Mr. Nadler Goes to Washington

"Professor Nadler," the lady on the phone said, "Congressman LaFalce has read your American Banker column on the folly of overenthusiastic regulators taking over banks that could have made it on their own ["When Should a Bank Be Closed?" June 10]. He wants you to come to Washington and testify before his committee on small business on the topic."

I thought the idea was wonderful for several reasons. First, I had followed Rep. LaFalce's successful effort to pass legislation protecting mortgage borrower's rights, and I felt it was extremely useful legislation.

Second, I felt the small-business committee was the right place to prepare legislation slowing down the process of closing banks. The large borrower can go to commercial paper market or foreign lenders, but the small business is dependent on the survival of his local bank for credit accommodation.

And third, I thought it would be fun.

Of Sausages and Legislation

I have never before had anything to do with Congress, believing the old saw that "those who like sausages or legislation should not see how either is made."

The staff director of the committee, Donald Terry, agreed to let me come down and just talk, as I would to bankers or students, and to use my column as the official transcript.
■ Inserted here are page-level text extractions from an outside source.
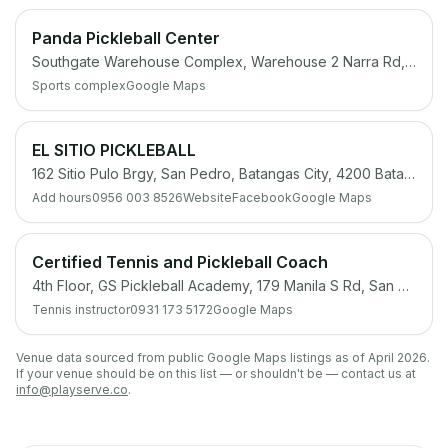
Panda Pickleball Center
Southgate Warehouse Complex, Warehouse 2 Narra Rd, San Antonio, San Pedro, 4023 Laguna
Sports complex
Google Maps
EL SITIO PICKLEBALL
162 Sitio Pulo Brgy, San Pedro, Batangas City, 4200 Batangas
Add hours
0956 003 8526
Website
Facebook
Google Maps
Certified Tennis and Pickleball Coach
4th Floor, GS Pickleball Academy, 179 Manila S Rd, San Pedro, 4023 Laguna
Tennis instructor
0931 173 5172
Google Maps
Venue data sourced from public Google Maps listings as of April 2026.
If your venue should be on this list — or shouldn't be — contact us at
info@playserve.co
.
I was D.C. bound.

I arrived at 8 a.m. on the night sleeper, after teaching the evening before in New Jersey. I felt superimportant as I walked from Union Station to the Rayburn Building. Lots of other people walking the streets were just tourist going to see the White House or Smithsonian. I was part of government for the day.

And when they showed me the hearing room, which looked like the one used for Watergate or the ones in which major issues are debated, I felt just great.

In Exalted Company

My fellow witnesses also made me feel important. They were Leland Prussia, retired chairman of BankAmerica; Stephen Roberts, who once was assistant to former Fed Chairman Paul Volcker; and Thomas Brooks, former general counsel of the Federal Deposit Insurance Corp.

Obviously, I was way over my head in terms of experience and knowledge.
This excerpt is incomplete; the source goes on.